Aim of the exercise
Output exactly the lines from the one with "ВЕЛИКАЯ ВОЙНА" through the last line of the data below, both included, and nothing more.

#### Data records ####

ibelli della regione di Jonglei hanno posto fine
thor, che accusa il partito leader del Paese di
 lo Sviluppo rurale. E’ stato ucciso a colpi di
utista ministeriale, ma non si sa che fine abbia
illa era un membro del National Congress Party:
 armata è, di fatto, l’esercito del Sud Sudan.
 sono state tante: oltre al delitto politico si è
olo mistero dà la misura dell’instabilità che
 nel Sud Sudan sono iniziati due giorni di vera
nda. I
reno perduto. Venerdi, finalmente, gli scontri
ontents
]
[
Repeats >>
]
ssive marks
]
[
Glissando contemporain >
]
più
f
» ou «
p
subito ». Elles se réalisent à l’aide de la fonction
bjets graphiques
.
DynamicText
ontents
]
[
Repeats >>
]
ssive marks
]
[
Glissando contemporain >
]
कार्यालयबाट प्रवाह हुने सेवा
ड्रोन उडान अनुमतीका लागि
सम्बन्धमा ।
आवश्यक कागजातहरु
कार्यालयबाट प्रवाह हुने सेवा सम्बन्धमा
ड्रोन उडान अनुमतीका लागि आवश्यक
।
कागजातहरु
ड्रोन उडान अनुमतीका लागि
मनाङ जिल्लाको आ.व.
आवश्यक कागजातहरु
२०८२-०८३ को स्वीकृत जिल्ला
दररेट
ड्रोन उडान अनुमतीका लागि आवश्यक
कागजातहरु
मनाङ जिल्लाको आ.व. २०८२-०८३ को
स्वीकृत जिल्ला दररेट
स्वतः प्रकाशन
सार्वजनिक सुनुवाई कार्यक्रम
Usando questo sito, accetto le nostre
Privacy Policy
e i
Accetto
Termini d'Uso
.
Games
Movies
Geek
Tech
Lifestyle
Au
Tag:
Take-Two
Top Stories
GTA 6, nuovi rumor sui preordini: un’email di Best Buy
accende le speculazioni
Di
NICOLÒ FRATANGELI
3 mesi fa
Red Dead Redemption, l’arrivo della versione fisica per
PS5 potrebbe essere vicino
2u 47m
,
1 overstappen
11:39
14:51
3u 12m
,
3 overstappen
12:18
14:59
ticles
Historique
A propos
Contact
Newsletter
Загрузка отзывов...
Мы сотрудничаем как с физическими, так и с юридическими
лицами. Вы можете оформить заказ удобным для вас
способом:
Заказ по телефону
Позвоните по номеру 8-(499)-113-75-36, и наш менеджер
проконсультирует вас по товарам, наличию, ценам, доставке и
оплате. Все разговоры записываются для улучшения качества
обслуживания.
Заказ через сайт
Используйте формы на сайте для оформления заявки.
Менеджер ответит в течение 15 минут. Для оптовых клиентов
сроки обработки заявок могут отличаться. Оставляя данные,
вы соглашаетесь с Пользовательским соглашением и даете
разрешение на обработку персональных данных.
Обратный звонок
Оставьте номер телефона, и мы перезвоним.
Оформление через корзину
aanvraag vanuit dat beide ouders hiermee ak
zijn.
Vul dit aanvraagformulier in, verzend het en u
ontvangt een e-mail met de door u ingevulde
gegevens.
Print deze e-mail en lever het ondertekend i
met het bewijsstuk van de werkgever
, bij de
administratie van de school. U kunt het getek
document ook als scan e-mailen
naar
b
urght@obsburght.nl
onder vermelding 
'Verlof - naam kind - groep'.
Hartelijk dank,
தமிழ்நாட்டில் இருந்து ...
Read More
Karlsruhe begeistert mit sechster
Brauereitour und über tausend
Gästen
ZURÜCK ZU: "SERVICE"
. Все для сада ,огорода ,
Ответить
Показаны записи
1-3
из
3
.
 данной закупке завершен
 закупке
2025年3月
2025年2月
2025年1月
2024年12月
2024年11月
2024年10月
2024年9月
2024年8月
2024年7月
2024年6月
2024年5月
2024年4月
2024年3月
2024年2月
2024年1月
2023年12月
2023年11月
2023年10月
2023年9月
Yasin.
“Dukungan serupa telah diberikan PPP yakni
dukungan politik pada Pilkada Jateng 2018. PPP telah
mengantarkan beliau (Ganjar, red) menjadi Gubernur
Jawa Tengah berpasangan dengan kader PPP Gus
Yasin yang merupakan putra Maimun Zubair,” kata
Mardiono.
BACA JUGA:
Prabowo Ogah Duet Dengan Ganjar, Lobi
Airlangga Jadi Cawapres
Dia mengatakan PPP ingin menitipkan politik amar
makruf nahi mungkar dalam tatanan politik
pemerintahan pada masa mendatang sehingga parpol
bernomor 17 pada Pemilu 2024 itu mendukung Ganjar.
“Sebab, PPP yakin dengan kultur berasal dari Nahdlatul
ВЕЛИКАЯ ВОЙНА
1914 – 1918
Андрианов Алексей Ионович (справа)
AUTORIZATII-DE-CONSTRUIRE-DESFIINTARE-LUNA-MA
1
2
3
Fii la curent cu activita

####

Your solution
ВЕЛИКАЯ ВОЙНА
1914 – 1918
Андрианов Алексей Ионович (справа)
AUTORIZATII-DE-CONSTRUIRE-DESFIINTARE-LUNA-MA
1
2
3
Fii la curent cu activita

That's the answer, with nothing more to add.